---- MATERIAL FOR THE TASK
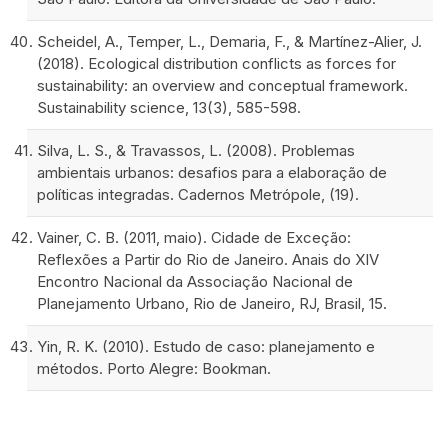
Scheidel, A., Temper, L., Demaria, F., & Martínez-Alier, J.
(2018). Ecological distribution conflicts as forces for
sustainability: an overview and conceptual framework.
Sustainability science, 13(3), 585-598.
Silva, L. S., & Travassos, L. (2008). Problemas
ambientais urbanos: desafios para a elaboração de
políticas integradas. Cadernos Metrópole, (19).
Vainer, C. B. (2011, maio). Cidade de Exceção:
Reflexões a Partir do Rio de Janeiro. Anais do XIV
Encontro Nacional da Associação Nacional de
Planejamento Urbano, Rio de Janeiro, RJ, Brasil, 15.
Yin, R. K. (2010). Estudo de caso: planejamento e
métodos. Porto Alegre: Bookman.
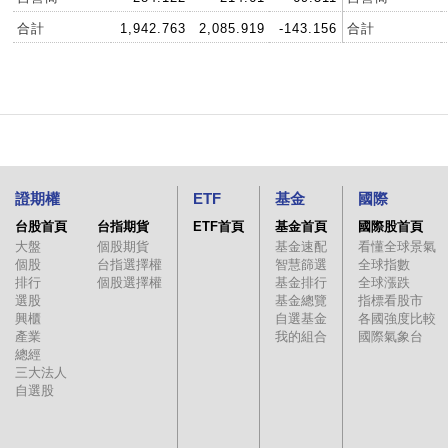
合計
1,942.763
2,085.919
-143.156
合計
證期權
ETF
基金
國際
台股首頁
台指期貨
ETF首頁
基金首頁
國際股首頁
大盤
個股期貨
基金速配
看懂全球景氣
個股
台指選擇權
智慧篩選
全球指數
排行
個股選擇權
基金排行
全球漲跌
選股
基金總覽
指標看股市
興櫃
自選基金
各國強度比較
產業
我的組合
國際氣象台
總經
三大法人
自選股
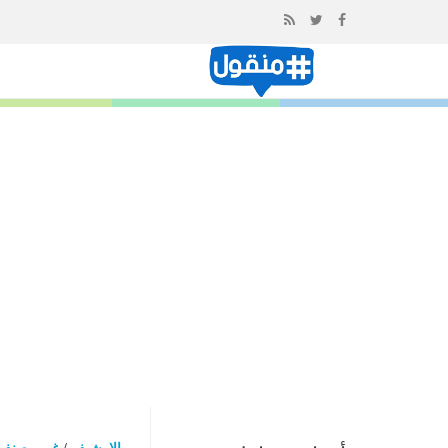
إذهب
الى
المحتوى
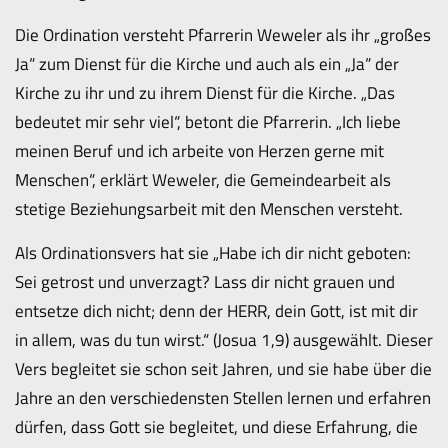
Die Ordination versteht Pfarrerin Weweler als ihr „großes
Ja“ zum Dienst für die Kirche und auch als ein „Ja“ der
Kirche zu ihr und zu ihrem Dienst für die Kirche. „Das
bedeutet mir sehr viel“, betont die Pfarrerin. „Ich liebe
meinen Beruf und ich arbeite von Herzen gerne mit
Menschen“, erklärt Weweler, die Gemeindearbeit als
stetige Beziehungsarbeit mit den Menschen versteht.
Als Ordinationsvers hat sie „Habe ich dir nicht geboten:
Sei getrost und unverzagt? Lass dir nicht grauen und
entsetze dich nicht; denn der HERR, dein Gott, ist mit dir
in allem, was du tun wirst.“ (Josua 1,9) ausgewählt. Dieser
Vers begleitet sie schon seit Jahren, und sie habe über die
Jahre an den verschiedensten Stellen lernen und erfahren
dürfen, dass Gott sie begleitet, und diese Erfahrung, die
--------
Leaving each picture behind, please give again exactly the lines above from the one with "Planejamento Urbano, Rio" through the one with "Vers begleitet sie", both included, and no others.

Planejamento Urbano, Rio de Janeiro, RJ, Brasil, 15.
Yin, R. K. (2010). Estudo de caso: planejamento e
métodos. Porto Alegre: Bookman.
合計
1,942.763
2,085.919
-143.156
合計
證期權
ETF
基金
國際
台股首頁
台指期貨
ETF首頁
基金首頁
國際股首頁
大盤
個股期貨
基金速配
看懂全球景氣
個股
台指選擇權
智慧篩選
全球指數
排行
個股選擇權
基金排行
全球漲跌
選股
基金總覽
指標看股市
興櫃
自選基金
各國強度比較
產業
我的組合
國際氣象台
總經
三大法人
自選股
إذهب
الى
المحتوى
Die Ordination versteht Pfarrerin Weweler als ihr „großes
Ja“ zum Dienst für die Kirche und auch als ein „Ja“ der
Kirche zu ihr und zu ihrem Dienst für die Kirche. „Das
bedeutet mir sehr viel“, betont die Pfarrerin. „Ich liebe
meinen Beruf und ich arbeite von Herzen gerne mit
Menschen“, erklärt Weweler, die Gemeindearbeit als
stetige Beziehungsarbeit mit den Menschen versteht.
Als Ordinationsvers hat sie „Habe ich dir nicht geboten:
Sei getrost und unverzagt? Lass dir nicht grauen und
entsetze dich nicht; denn der HERR, dein Gott, ist mit dir
in allem, was du tun wirst.“ (Josua 1,9) ausgewählt. Dieser
Vers begleitet sie schon seit Jahren, und sie habe über die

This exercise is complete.